De artistieke reis van Antoine Peters begon op de catwalk, waar hij mode benaderde als totaalervaring van vorm, muziek en beeld. Voor een buitenstaander heeft hij een overstap gemaakt naar de kunst, maar zelf ziet hij geen scherpe scheidslijn tussen mode, kunst en design. ‘Mode kan kunst zijn, en omgekeerd.’ Textiel, kleding en het menselijk lichaam zijn altijd de hoofdbestanddelen van zijn werk geweest, alleen in een andere vorm.
Peters beschouwt kleding als het ultieme alledaagse object. Hij rekt de kledingstukken uit, brengt herhalingen aan en snijdt ze bij. Hierdoor ontstaat een nieuwe beeldtaal, vol surrealistische en abstracte elementen, met een spanningsveld tussen ruimte en niet-ruimte, chaos en orde. ‘Mijn doel is om de traditionele relatie tussen de toeschouwer en het kledingstuk te doorbreken en emotie en fantasie aan te spreken. Ik wil een gevoel van vertraging, disbalans en een veranderend perspectief creëren.’
SOFT! met werk van Antoine Peters, Joana Schneider, Mae Engelgeer, Yamuna Forzani, Julia Kiryanova, Sofie Aaldering, Anne von Freyburg, Simone Post en Mina Abouzahra is nog tot 26 november met te zien bij Rademakers Gallery in Weesp.
Waar is je atelier en hoe ziet het eruit?
Mijn atelier bevindt zich in Pakhuis Wilhelmina aan ’t IJ in Amsterdam. Het is inspirerend om omringd te zijn door diverse vormen van creativiteit, van schilders tot multimedia-artiesten en keramisten. De afstand van 45 minuten fietsen vanuit huis is voor mij, als iemand uit de Achterhoek ;), heel goed te doen.

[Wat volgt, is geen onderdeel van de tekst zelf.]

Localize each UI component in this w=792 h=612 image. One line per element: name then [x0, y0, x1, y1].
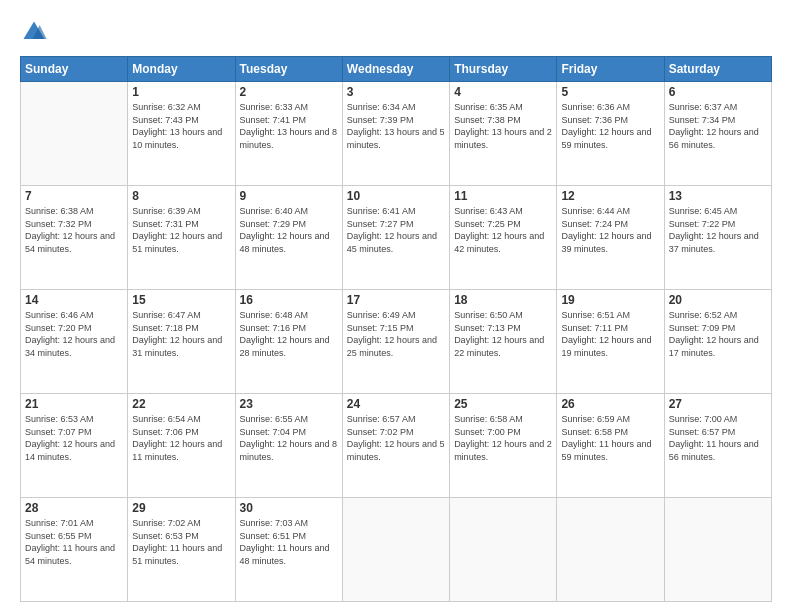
calendar-cell: 6Sunrise: 6:37 AM Sunset: 7:34 PM Daylig… [664, 82, 771, 186]
calendar-row-5: 28Sunrise: 7:01 AM Sunset: 6:55 PM Dayli… [21, 498, 772, 602]
logo [20, 18, 52, 46]
day-info: Sunrise: 6:43 AM Sunset: 7:25 PM Dayligh… [454, 205, 552, 255]
day-info: Sunrise: 6:59 AM Sunset: 6:58 PM Dayligh… [561, 413, 659, 463]
calendar-cell: 5Sunrise: 6:36 AM Sunset: 7:36 PM Daylig… [557, 82, 664, 186]
calendar-cell: 30Sunrise: 7:03 AM Sunset: 6:51 PM Dayli… [235, 498, 342, 602]
calendar-cell: 26Sunrise: 6:59 AM Sunset: 6:58 PM Dayli… [557, 394, 664, 498]
day-info: Sunrise: 6:41 AM Sunset: 7:27 PM Dayligh… [347, 205, 445, 255]
calendar-cell: 25Sunrise: 6:58 AM Sunset: 7:00 PM Dayli… [450, 394, 557, 498]
weekday-header-row: Sunday Monday Tuesday Wednesday Thursday… [21, 57, 772, 82]
day-info: Sunrise: 6:32 AM Sunset: 7:43 PM Dayligh… [132, 101, 230, 151]
calendar-cell [557, 498, 664, 602]
day-info: Sunrise: 6:55 AM Sunset: 7:04 PM Dayligh… [240, 413, 338, 463]
calendar-cell: 16Sunrise: 6:48 AM Sunset: 7:16 PM Dayli… [235, 290, 342, 394]
header-tuesday: Tuesday [235, 57, 342, 82]
calendar-row-2: 7Sunrise: 6:38 AM Sunset: 7:32 PM Daylig… [21, 186, 772, 290]
day-info: Sunrise: 6:50 AM Sunset: 7:13 PM Dayligh… [454, 309, 552, 359]
day-number: 2 [240, 85, 338, 99]
day-number: 27 [669, 397, 767, 411]
calendar-cell: 28Sunrise: 7:01 AM Sunset: 6:55 PM Dayli… [21, 498, 128, 602]
header-saturday: Saturday [664, 57, 771, 82]
calendar-cell [21, 82, 128, 186]
day-number: 4 [454, 85, 552, 99]
day-info: Sunrise: 6:33 AM Sunset: 7:41 PM Dayligh… [240, 101, 338, 151]
header-monday: Monday [128, 57, 235, 82]
calendar-cell: 12Sunrise: 6:44 AM Sunset: 7:24 PM Dayli… [557, 186, 664, 290]
calendar-table: Sunday Monday Tuesday Wednesday Thursday… [20, 56, 772, 602]
calendar-cell [450, 498, 557, 602]
day-number: 9 [240, 189, 338, 203]
day-number: 11 [454, 189, 552, 203]
day-info: Sunrise: 6:58 AM Sunset: 7:00 PM Dayligh… [454, 413, 552, 463]
header-sunday: Sunday [21, 57, 128, 82]
calendar-cell: 27Sunrise: 7:00 AM Sunset: 6:57 PM Dayli… [664, 394, 771, 498]
calendar-cell: 8Sunrise: 6:39 AM Sunset: 7:31 PM Daylig… [128, 186, 235, 290]
day-number: 16 [240, 293, 338, 307]
calendar-cell: 19Sunrise: 6:51 AM Sunset: 7:11 PM Dayli… [557, 290, 664, 394]
day-info: Sunrise: 7:00 AM Sunset: 6:57 PM Dayligh… [669, 413, 767, 463]
day-info: Sunrise: 6:47 AM Sunset: 7:18 PM Dayligh… [132, 309, 230, 359]
day-info: Sunrise: 6:40 AM Sunset: 7:29 PM Dayligh… [240, 205, 338, 255]
calendar-cell: 17Sunrise: 6:49 AM Sunset: 7:15 PM Dayli… [342, 290, 449, 394]
day-number: 29 [132, 501, 230, 515]
day-number: 30 [240, 501, 338, 515]
day-info: Sunrise: 6:45 AM Sunset: 7:22 PM Dayligh… [669, 205, 767, 255]
day-number: 5 [561, 85, 659, 99]
calendar-cell: 11Sunrise: 6:43 AM Sunset: 7:25 PM Dayli… [450, 186, 557, 290]
day-info: Sunrise: 6:37 AM Sunset: 7:34 PM Dayligh… [669, 101, 767, 151]
header [20, 18, 772, 46]
day-number: 19 [561, 293, 659, 307]
calendar-cell: 1Sunrise: 6:32 AM Sunset: 7:43 PM Daylig… [128, 82, 235, 186]
day-number: 15 [132, 293, 230, 307]
day-info: Sunrise: 6:44 AM Sunset: 7:24 PM Dayligh… [561, 205, 659, 255]
day-number: 26 [561, 397, 659, 411]
day-info: Sunrise: 6:52 AM Sunset: 7:09 PM Dayligh… [669, 309, 767, 359]
header-wednesday: Wednesday [342, 57, 449, 82]
day-number: 28 [25, 501, 123, 515]
calendar-cell: 20Sunrise: 6:52 AM Sunset: 7:09 PM Dayli… [664, 290, 771, 394]
header-thursday: Thursday [450, 57, 557, 82]
day-info: Sunrise: 6:51 AM Sunset: 7:11 PM Dayligh… [561, 309, 659, 359]
calendar-cell: 7Sunrise: 6:38 AM Sunset: 7:32 PM Daylig… [21, 186, 128, 290]
calendar-cell: 18Sunrise: 6:50 AM Sunset: 7:13 PM Dayli… [450, 290, 557, 394]
day-info: Sunrise: 6:35 AM Sunset: 7:38 PM Dayligh… [454, 101, 552, 151]
day-number: 24 [347, 397, 445, 411]
day-number: 7 [25, 189, 123, 203]
header-friday: Friday [557, 57, 664, 82]
calendar-cell: 22Sunrise: 6:54 AM Sunset: 7:06 PM Dayli… [128, 394, 235, 498]
day-number: 10 [347, 189, 445, 203]
day-number: 25 [454, 397, 552, 411]
day-info: Sunrise: 6:46 AM Sunset: 7:20 PM Dayligh… [25, 309, 123, 359]
day-info: Sunrise: 6:39 AM Sunset: 7:31 PM Dayligh… [132, 205, 230, 255]
calendar-cell [664, 498, 771, 602]
calendar-cell: 4Sunrise: 6:35 AM Sunset: 7:38 PM Daylig… [450, 82, 557, 186]
day-number: 21 [25, 397, 123, 411]
calendar-cell: 3Sunrise: 6:34 AM Sunset: 7:39 PM Daylig… [342, 82, 449, 186]
day-info: Sunrise: 6:34 AM Sunset: 7:39 PM Dayligh… [347, 101, 445, 151]
calendar-cell: 10Sunrise: 6:41 AM Sunset: 7:27 PM Dayli… [342, 186, 449, 290]
day-number: 3 [347, 85, 445, 99]
day-info: Sunrise: 6:53 AM Sunset: 7:07 PM Dayligh… [25, 413, 123, 463]
logo-icon [20, 18, 48, 46]
day-info: Sunrise: 6:48 AM Sunset: 7:16 PM Dayligh… [240, 309, 338, 359]
day-info: Sunrise: 7:02 AM Sunset: 6:53 PM Dayligh… [132, 517, 230, 567]
calendar-row-1: 1Sunrise: 6:32 AM Sunset: 7:43 PM Daylig… [21, 82, 772, 186]
day-info: Sunrise: 7:03 AM Sunset: 6:51 PM Dayligh… [240, 517, 338, 567]
day-info: Sunrise: 7:01 AM Sunset: 6:55 PM Dayligh… [25, 517, 123, 567]
day-number: 20 [669, 293, 767, 307]
day-number: 14 [25, 293, 123, 307]
calendar-cell: 9Sunrise: 6:40 AM Sunset: 7:29 PM Daylig… [235, 186, 342, 290]
calendar-row-3: 14Sunrise: 6:46 AM Sunset: 7:20 PM Dayli… [21, 290, 772, 394]
calendar-cell: 21Sunrise: 6:53 AM Sunset: 7:07 PM Dayli… [21, 394, 128, 498]
calendar-cell: 13Sunrise: 6:45 AM Sunset: 7:22 PM Dayli… [664, 186, 771, 290]
day-number: 13 [669, 189, 767, 203]
day-number: 23 [240, 397, 338, 411]
day-info: Sunrise: 6:54 AM Sunset: 7:06 PM Dayligh… [132, 413, 230, 463]
calendar-cell: 23Sunrise: 6:55 AM Sunset: 7:04 PM Dayli… [235, 394, 342, 498]
day-info: Sunrise: 6:57 AM Sunset: 7:02 PM Dayligh… [347, 413, 445, 463]
calendar-cell: 24Sunrise: 6:57 AM Sunset: 7:02 PM Dayli… [342, 394, 449, 498]
day-info: Sunrise: 6:49 AM Sunset: 7:15 PM Dayligh… [347, 309, 445, 359]
day-info: Sunrise: 6:38 AM Sunset: 7:32 PM Dayligh… [25, 205, 123, 255]
day-number: 1 [132, 85, 230, 99]
day-number: 18 [454, 293, 552, 307]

Ik vind het heerlijk om in de ochtend en avond de kop in de wind te hebben—en nee, ik heb geen elektrische fiets!
Gelukkig heeft mijn atelier geen uitzicht op ’t IJ; dat zou me te veel afleiden. Mijn werk, zoals de "Soft Dots," is geïnspireerd door mijn dagelijkse oversteek met het pontje. Terwijl iedereen voorovergebogen staat, droom ik weg in de prachtige deining van het water.
Schilders zweren bij natuurlijk licht, beeldhouwers hebben vaak aardig wat ruimte nodig, maar waar moet een atelierruimte aan voldoen voor iemand die textielkunst maakt?
Voor mijn textielkunst heb ik een grote tafel nodig van minimaal 1,5 meter breed en enkele meters lang. De standaardbreedte van rollen stof is namelijk 1,4 meter. Meer daglicht zou welkom zijn, maar gelukkig doen mijn daglichtlampen goed werk. Ik loop ook regelmatig naar buiten om textiel beter te bekijken en keuzes te maken. Kleur is fluïde; de tinten van een echte hand kunnen per minuut verschillen.
Mijn atelier is vrij diep, wat praktisch is, vooral omdat ik soms mouwen van wel 130 meter moet binnenstebuiten keren. Dan loop ik uren heen en weer.
Stel ik loop een dag met je mee, hoe ziet die dag er ongeveer uit?
Elke dag is anders, afhankelijk van mijn projecten. Meestal ben ik voor negenen in mijn atelier, en de hele dag staat de muziek aan. Tijdens uitvoerend werk luister ik naar release radar of discover weekly, maar als ik mij moet concentreren, kies ik voor instrumentale muziek die me in een trance kan brengen.
De ene dag zit ik tot diep in de nacht achter de naaimachine om dansoutfits te maken voor een stuk van Roshanak Morrowatian. Een andere dag ben ik bezig met het airbrushen van de hand van mijn moeder of werk ik aan een concept voor een communityproject. Recentelijk was ik ook met een enorme windmachine in de weer. Voor een hotelkamer in Modez bouwde ik de ruimte in het klein na op mijn atelier, en bracht de patchwork in beweging met wind. Tussendoor geef ik als freelancer les op academies zoals de HKU, Artemis en de Design Academie.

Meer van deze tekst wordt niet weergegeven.